DESCRIPTION (provided by applicant): Despite major modifications in therapy over the last few decades, the long-term cure rate in children with advanced neuroblastoma, a tumor of the sympathetic nervous system, is still far from satisfactory. We recently discovered activating somatic mutations in the ALK receptor tyrosine kinase gene in primary neuroblastomas. Neuroblastoma cells harboring ALK mutations were found to be dependent on mutant ALK for their survival and were exquisitely sensitive to inhibition by small molecule compounds. The central hypothesis of this proposal is that ALK, when activated by certain mutations, can sustain the growth and survival of neuroblastoma cells and thus could provide a novel "druggable" target in patients with high-risk neuroblastoma. The applicant, who is a New Investigator, will test this hypothesis by addressing key issues that are fundamental to validating a potential drug target, to identifying secondary targets to enhance the effects of ALK inhibition, and to developing methods to prevent or forestall drug resistance. Both in vitro and in vivo models will be utilized in these studies. Aim 1 tests the prediction that ALK mutations can be either passengers or drivers and that only drivers leading to kinase activation will be sensitive to pharmacological inhibition. It also seeks to identify novel, highly selective ALK kinase inhibitors with potent activity in ALK-driven neuroblastoma cells. Aim 2 will pursue preliminary evidence that the PI3K/PTEN/AKT and the RAS/ERK pathways serve as the principal downstream signaling pathways triggered by mutant ALK and that combined inhibition of these pathways, together with ALK, would enhance the cytotoxicity of targeted therapy directed to neuroblastoma cells. Aim 3 tests whether resistance to ALK kinase inhibitors emerges in ALK-driven NB cells because of mutations within the kinase itself or aberrant activation of genes that induce resistance by usurping the signaling pathways normally employed by mutant ALK. The long-term goal of this proposal is to develop novel therapeutic options from insights into ALK-mediated transformation that can be tested in early phase trials in children with high-risk neuroblastoma.!

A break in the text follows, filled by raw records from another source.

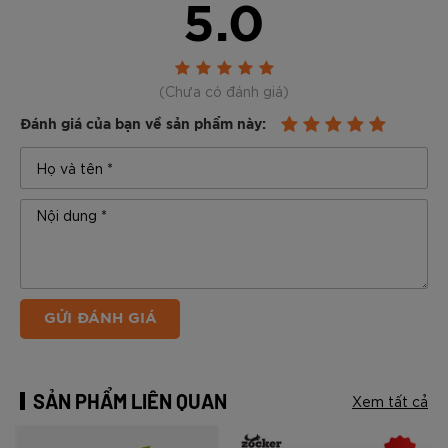
5.0
(Chưa có đánh giá)
Đánh giá của bạn về sản phẩm này:
GỬI ĐÁNH GIÁ
SẢN PHẨM LIÊN QUAN
Xem tất cả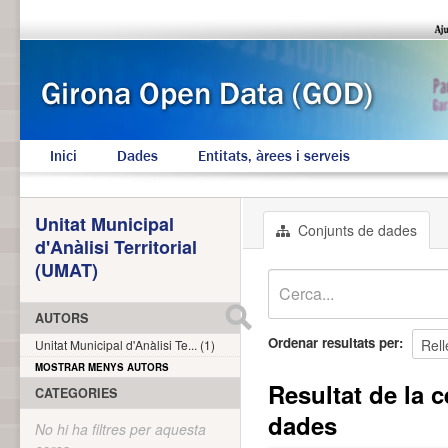
Inici
Dades
Entitats, àrees i serveis
Unitat Municipal
Conjunts de dades
d'Anàlisi Territorial
(UMAT)
AUTORS
Ordenar resultats per
Unitat Municipal d'Anàlisi Te... (1)
MOSTRAR MENYS AUTORS
Resultat de la c
CATEGORIES
dades
No hi ha filtres per aquesta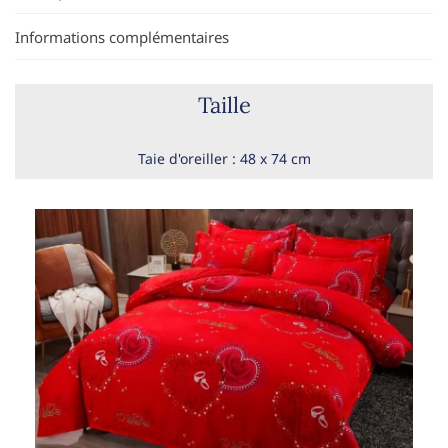
Informations complémentaires
Taille
Taie d'oreiller : 48 x 74 cm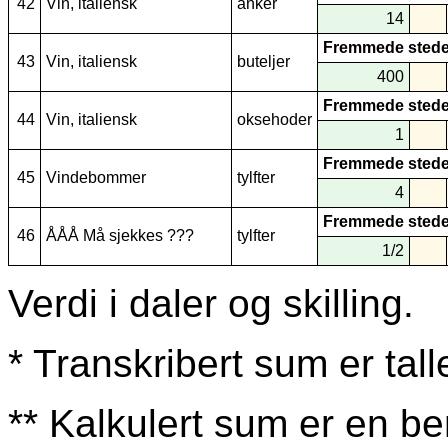
42
Vin, italiensk
anker
14
Fremmede stede
43
Vin, italiensk
buteljer
400
Fremmede stede
44
Vin, italiensk
oksehoder
1
Fremmede stede
45
Vindebommer
tylfter
4
Fremmede stede
46
ÅÅÅ Må sjekkes ???
tylfter
1/2
Verdi i daler og skilling.
* Transkribert sum er tall
** Kalkulert sum er en be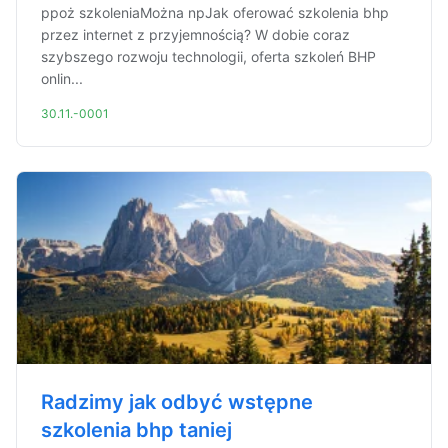
ppoż szkoleniaMożna npJak oferować szkolenia bhp
przez internet z przyjemnością? W dobie coraz
szybszego rozwoju technologii, oferta szkoleń BHP
onlin...
30.11.-0001
Radzimy jak odbyć wstępne
szkolenia bhp taniej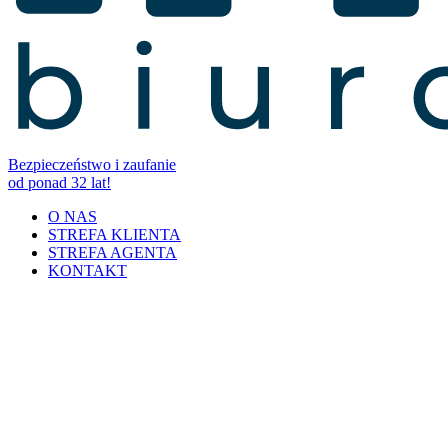
Bezpieczeństwo i zaufanie
od ponad 32 lat!
O NAS
STREFA KLIENTA
STREFA AGENTA
KONTAKT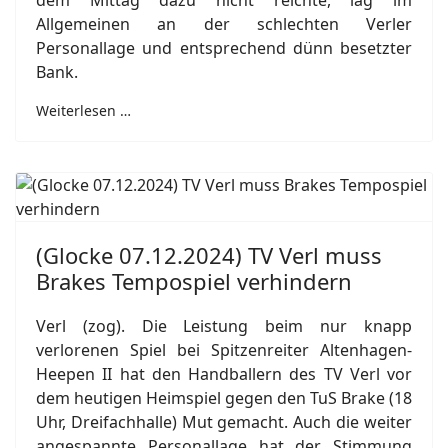
dem Mittag dazu nicht reichte, lag im
Allgemeinen an der schlechten Verler
Personallage und entsprechend dünn besetzter
Bank.
Weiterlesen …
(Glocke 07.12.2024) TV Verl muss
Brakes Tempospiel verhindern
Verl (zog). Die Leistung beim nur knapp
verlorenen Spiel bei Spitzenreiter Altenhagen-
Heepen II hat den Handballern des TV Verl vor
dem heutigen Heimspiel gegen den TuS Brake (18
Uhr, Dreifachhalle) Mut gemacht. Auch die weiter
angespannte Personallage hat der Stimmung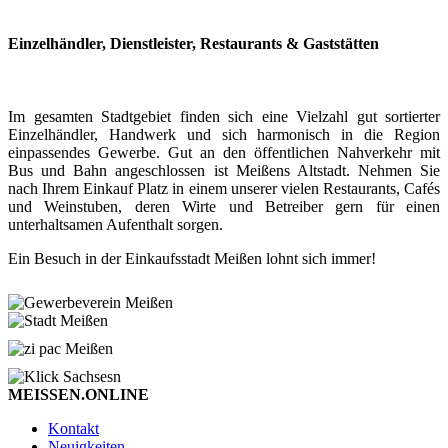
Einzelhändler, Dienstleister, Restaurants & Gaststätten
Im gesamten Stadtgebiet finden sich eine Vielzahl gut sortierter
Einzelhändler, Handwerk und sich harmonisch in die Region
einpassendes Gewerbe. Gut an den öffentlichen Nahverkehr mit
Bus und Bahn angeschlossen ist Meißens Altstadt. Nehmen Sie
nach Ihrem Einkauf Platz in einem unserer vielen Restaurants, Cafés
und Weinstuben, deren Wirte und Betreiber gern für einen
unterhaltsamen Aufenthalt sorgen.
Ein Besuch in der Einkaufsstadt Meißen lohnt sich immer!
MEISSEN.ONLINE
Kontakt
Neuigkeiten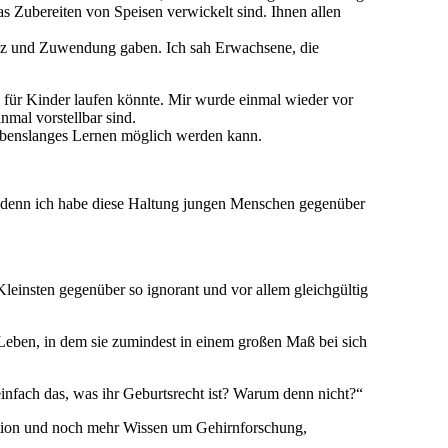
s Zubereiten von Speisen verwickelt sind. Ihnen allen
enz und Zuwendung gaben. Ich sah Erwachsene, die
für Kinder laufen könnte. Mir wurde einmal wieder vor
nmal vorstellbar sind.
Lebenslanges Lernen möglich werden kann.
en, denn ich habe diese Haltung jungen Menschen gegenüber
insten gegenüber so ignorant und vor allem gleichgültig
Leben, in dem sie zumindest in einem großen Maß bei sich
infach das, was ihr Geburtsrecht ist? Warum denn nicht?“
iration und noch mehr Wissen um Gehirnforschung,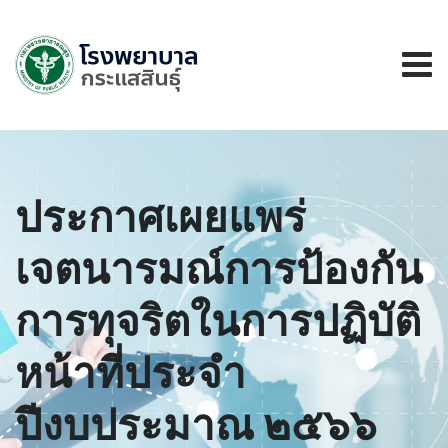
ประกาศเผยแพร่
เจตนารมณ์การป้องกัน
การทุจริตในการปฏิบัติ
หน้าที่ประจำ
ปีงบประมาณ ๒๕๖๖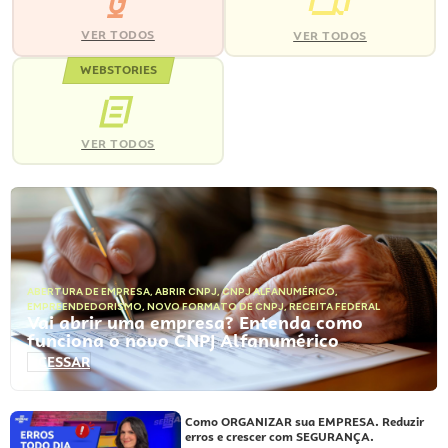
VER TODOS
VER TODOS
WEBSTORIES
VER TODOS
ABERTURA DE EMPRESA
,
ABRIR CNPJ
,
CNPJ ALFANUMÉRICO
,
EMPREENDEDORISMO
,
NOVO FORMATO DE CNPJ
,
RECEITA FEDERAL
Vai abrir uma empresa? Entenda como
funciona o novo CNPJ Alfanumérico
ACESSAR
Como ORGANIZAR sua EMPRESA. Reduzir
erros e crescer com SEGURANÇA.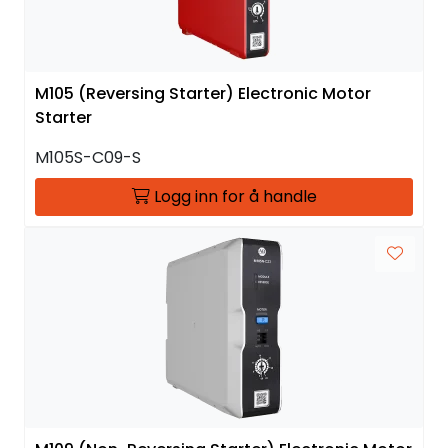
M105 (Reversing Starter) Electronic Motor
Starter
M105S-C09-S
Logg inn for å handle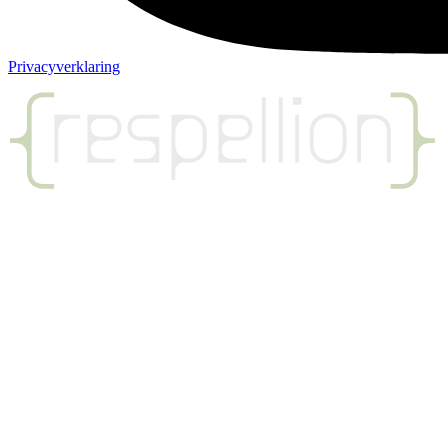
Privacyverklaring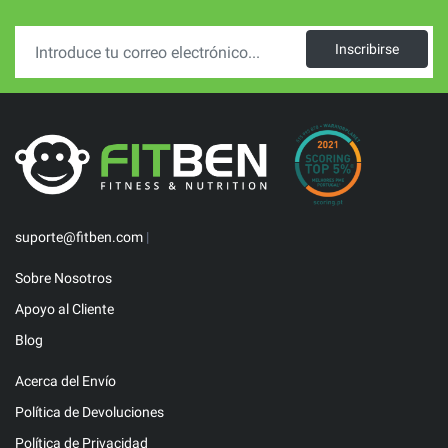
Inscribirse
suporte@fitben.com
|
Sobre Nosotros
Apoyo al Cliente
Blog
Acerca del Envío
Política de Devoluciones
Política de Privacidad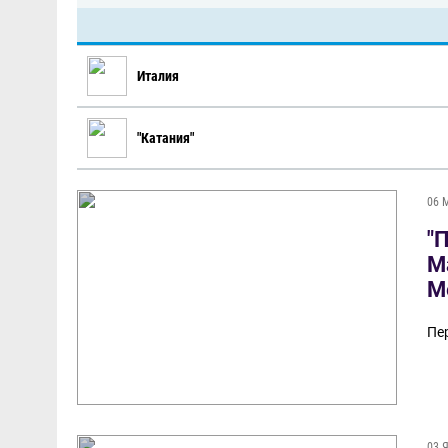
Италия
"Катания"
06 
"
М
М
Пе
03 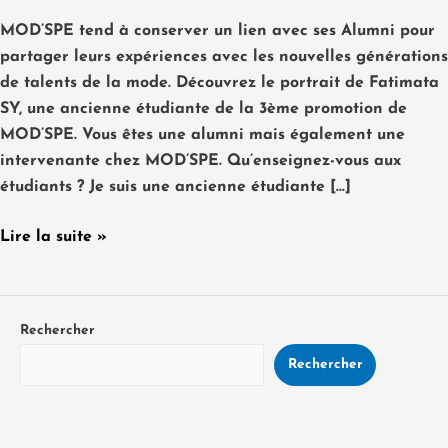
MOD’SPE tend à conserver un lien avec ses Alumni pour
partager leurs expériences avec les nouvelles générations
de talents de la mode. Découvrez le portrait de Fatimata
SY, une ancienne étudiante de la 3ème promotion de
MOD’SPE. Vous êtes une alumni mais également une
intervenante chez MOD’SPE. Qu’enseignez-vous aux
étudiants ? Je suis une ancienne étudiante […]
Lire la suite »
Rechercher
Rechercher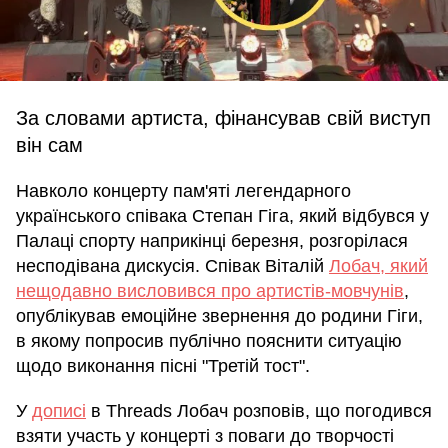
За словами артиста, фінансував свій виступ
він сам
Навколо концерту пам'яті легендарного
українського співака Степан Гіга, який відбувся у
Палаці спорту наприкінці березня, розгорілася
несподівана дискусія. Співак Віталій
Лобач, який
нещодавно висловився про артистів-мовчунів
,
опублікував емоційне звернення до родини Гіги,
в якому попросив публічно пояснити ситуацію
щодо виконання пісні "Третій тост".
У
дописі
в Threads Лобач розповів, що погодився
взяти участь у концерті з поваги до творчості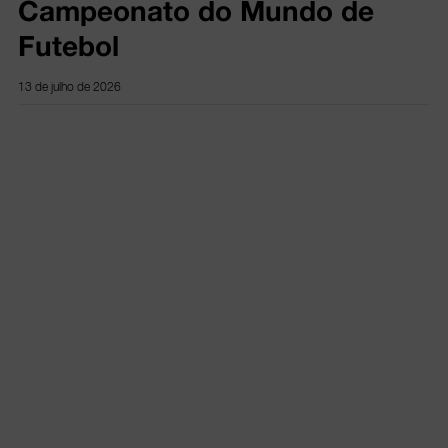
Campeonato do Mundo de
Futebol
13 de julho de 2026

描述（由申请人提供）：尽管过去几十年来治疗方法发生了重大变化，但患有晚期神经母细胞瘤（一种交感神经系统肿瘤）的儿童的长期治愈率仍然远未令人满意。我们最近发现原发性神经母细胞瘤中 ALK 受体酪氨酸激酶基因的体细胞突变被激活。研究发现，携带 ALK 突变的神经母细胞瘤细胞的生存依赖于突变型 ALK，并且对小分子化合物的抑制极其敏感。该提案的中心假设是，ALK 在被某些突变激活时可以维持神经母细胞瘤细胞的生长和存活，因此可以为高危神经母细胞瘤患者提供新的“可成药”靶点。作为一名新研究者，申请人将通过解决对验证潜在药物靶点、确定次要靶点以增强 ALK 抑制作用以及开发预防或阻止耐药性的方法至关重要的关键问题来检验这一假设。这些研究将使用体外和体内模型。目标 1 测试了以下预测：ALK 突变可以是乘客，也可以是驱动因素，并且只有导致激酶激活的驱动因素才会对药物抑制敏感。它还寻求鉴定对 ALK 驱动的神经母细胞瘤细胞具有有效活性的新型、高选择性 ALK 激酶抑制剂。目标 2 将寻求初步证据，证明 PI3K/PTEN/AKT 和 RAS/ERK 通路是突变 ALK 触发的主要下游信号通路，并且这些通路与 ALK 的联合抑制将增强靶向治疗的细胞毒性。至神经母细胞瘤细胞。目标 3 测试 ALK 驱动的 NB 细胞中是否出现对 ALK 激酶抑制剂的耐药性，原因是激酶本身的突变或基因的异常激活，通过篡夺突变 ALK 通常使用的信号通路来诱导耐药性。该提案的长期目标是通过深入了解 ALK 介导的转化来开发新的治疗方案，并可在患有高危神经母细胞瘤的儿童中进行早期试验。